Modeling Ambiguity in Neural Machine Translation

Organization Name

Google LLC


Inventor(s)

Felix Stahlberg of Berlin (DE)

Shankar Kumar of New York NY (US)

Modeling Ambiguity in Neural Machine Translation - A simplified explanation of the abstract

This abstract first appeared for US patent application 18089684 titled 'Modeling Ambiguity in Neural Machine Translation

Simplified Explanation

The technology aims to improve neural machine translation by addressing ambiguity.

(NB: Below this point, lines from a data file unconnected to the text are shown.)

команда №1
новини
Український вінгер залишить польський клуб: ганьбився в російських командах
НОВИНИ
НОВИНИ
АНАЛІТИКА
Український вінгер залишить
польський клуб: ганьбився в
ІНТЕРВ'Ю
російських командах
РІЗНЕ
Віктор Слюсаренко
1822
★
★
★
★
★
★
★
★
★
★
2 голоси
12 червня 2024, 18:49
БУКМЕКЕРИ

  • An encoder module generates an encoded representation of a given text exemplar.
  • A decoder module receives the encoded representation and a set of translation prefixes.
  • The decoder module outputs a set of tokens associated with each pair of the exemplar and translation prefix.
  • Each token is assigned a probability in the exemplar's vocabulary at each time step.
  • A logits module generates bounded conditional probabilities for each token based on the unbounded function.
  • The probabilities are not normalized over the vocabulary at each time step.
  • A loss function module identifies whether each target text is a valid translation of the exemplar.
  • The loss function module has a positive loss component and a scaled negative loss component.

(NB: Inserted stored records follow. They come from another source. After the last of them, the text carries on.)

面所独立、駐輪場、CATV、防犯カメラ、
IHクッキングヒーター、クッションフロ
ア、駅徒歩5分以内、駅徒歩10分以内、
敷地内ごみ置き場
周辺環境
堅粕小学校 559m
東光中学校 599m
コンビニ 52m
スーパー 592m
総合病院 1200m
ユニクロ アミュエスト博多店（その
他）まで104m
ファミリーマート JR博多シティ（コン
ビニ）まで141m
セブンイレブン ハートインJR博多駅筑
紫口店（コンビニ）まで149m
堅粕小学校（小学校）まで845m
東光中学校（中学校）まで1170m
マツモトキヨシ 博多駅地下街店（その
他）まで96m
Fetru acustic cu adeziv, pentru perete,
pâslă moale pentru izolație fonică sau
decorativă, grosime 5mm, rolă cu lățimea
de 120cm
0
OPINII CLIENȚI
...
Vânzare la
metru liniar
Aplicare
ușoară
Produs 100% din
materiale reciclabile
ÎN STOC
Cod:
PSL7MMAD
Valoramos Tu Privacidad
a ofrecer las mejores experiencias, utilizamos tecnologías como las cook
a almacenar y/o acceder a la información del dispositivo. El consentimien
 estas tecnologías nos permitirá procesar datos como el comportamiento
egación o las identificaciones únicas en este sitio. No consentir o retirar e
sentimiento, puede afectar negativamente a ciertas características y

Original Abstract Submitted

The technology addresses ambiguity in neural machine translation. An encoder module receives a given text exemplar and generates an encoded representation of it. A decoder module receives the encoded representation and a set of translation prefixes. The decoder module outputs an unbounded function corresponding to a set of tokens associated with each pair of the given text exemplar and translation prefix from the set of translation prefixes. Each token is assigned a probability between 0 and 1 in a vocabulary of the exemplar at each time step. A logits module generates, based on the unbounded function, a corresponding bounded conditional probability for each token, wherein the probabilities are not normalized over the vocabulary at each time step. A loss function module having a positive loss component and a scaled negative loss component identifies whether each target text of a set of target texts is a valid translation of the exemplar.